Copy each line of the following material that has the string "bulunuyor".
+ + + + +
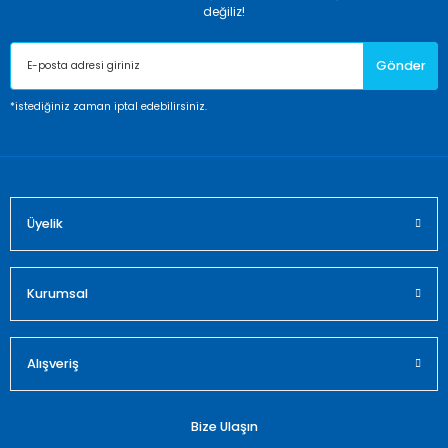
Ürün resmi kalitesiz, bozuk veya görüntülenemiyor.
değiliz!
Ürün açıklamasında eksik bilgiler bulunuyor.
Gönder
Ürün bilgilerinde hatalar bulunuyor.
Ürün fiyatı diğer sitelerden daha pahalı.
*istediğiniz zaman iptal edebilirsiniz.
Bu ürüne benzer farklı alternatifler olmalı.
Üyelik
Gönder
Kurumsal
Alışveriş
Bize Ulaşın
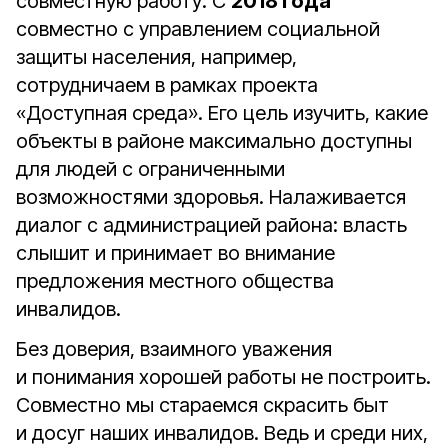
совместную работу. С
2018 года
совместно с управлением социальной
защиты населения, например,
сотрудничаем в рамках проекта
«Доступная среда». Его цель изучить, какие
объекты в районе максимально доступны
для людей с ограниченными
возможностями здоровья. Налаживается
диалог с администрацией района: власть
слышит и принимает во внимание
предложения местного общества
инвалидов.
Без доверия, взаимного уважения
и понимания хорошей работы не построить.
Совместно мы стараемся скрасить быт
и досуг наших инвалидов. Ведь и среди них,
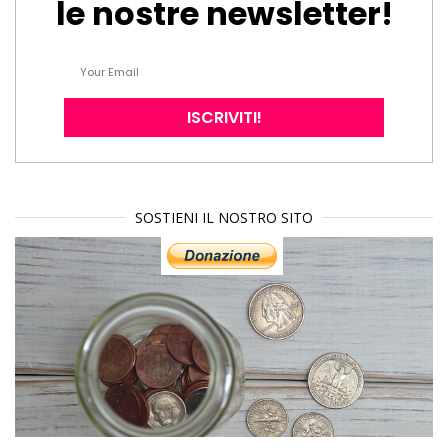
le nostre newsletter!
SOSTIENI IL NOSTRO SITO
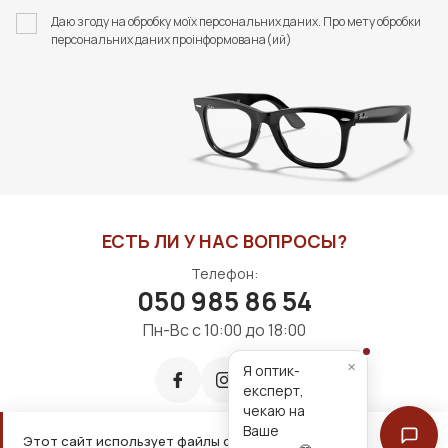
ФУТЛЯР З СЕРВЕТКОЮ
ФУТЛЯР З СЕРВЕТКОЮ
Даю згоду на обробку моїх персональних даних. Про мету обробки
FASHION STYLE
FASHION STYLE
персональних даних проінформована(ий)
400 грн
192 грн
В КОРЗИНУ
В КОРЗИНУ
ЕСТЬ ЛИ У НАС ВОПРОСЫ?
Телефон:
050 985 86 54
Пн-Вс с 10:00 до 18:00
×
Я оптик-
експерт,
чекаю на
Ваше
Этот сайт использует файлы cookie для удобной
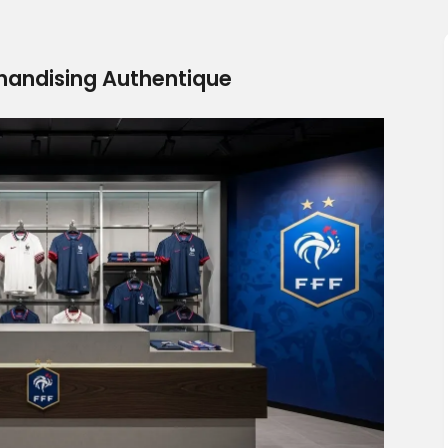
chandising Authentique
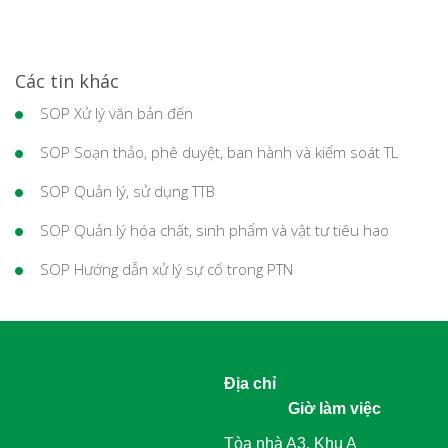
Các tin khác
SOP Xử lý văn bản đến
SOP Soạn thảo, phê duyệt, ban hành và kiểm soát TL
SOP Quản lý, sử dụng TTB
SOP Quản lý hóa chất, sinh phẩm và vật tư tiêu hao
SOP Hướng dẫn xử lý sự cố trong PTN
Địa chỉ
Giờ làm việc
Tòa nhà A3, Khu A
+ + + + +
:: Response to the task ::
Ürün açıklamasında eksik bilgiler bulunuyor.
Ürün bilgilerinde hatalar bulunuyor.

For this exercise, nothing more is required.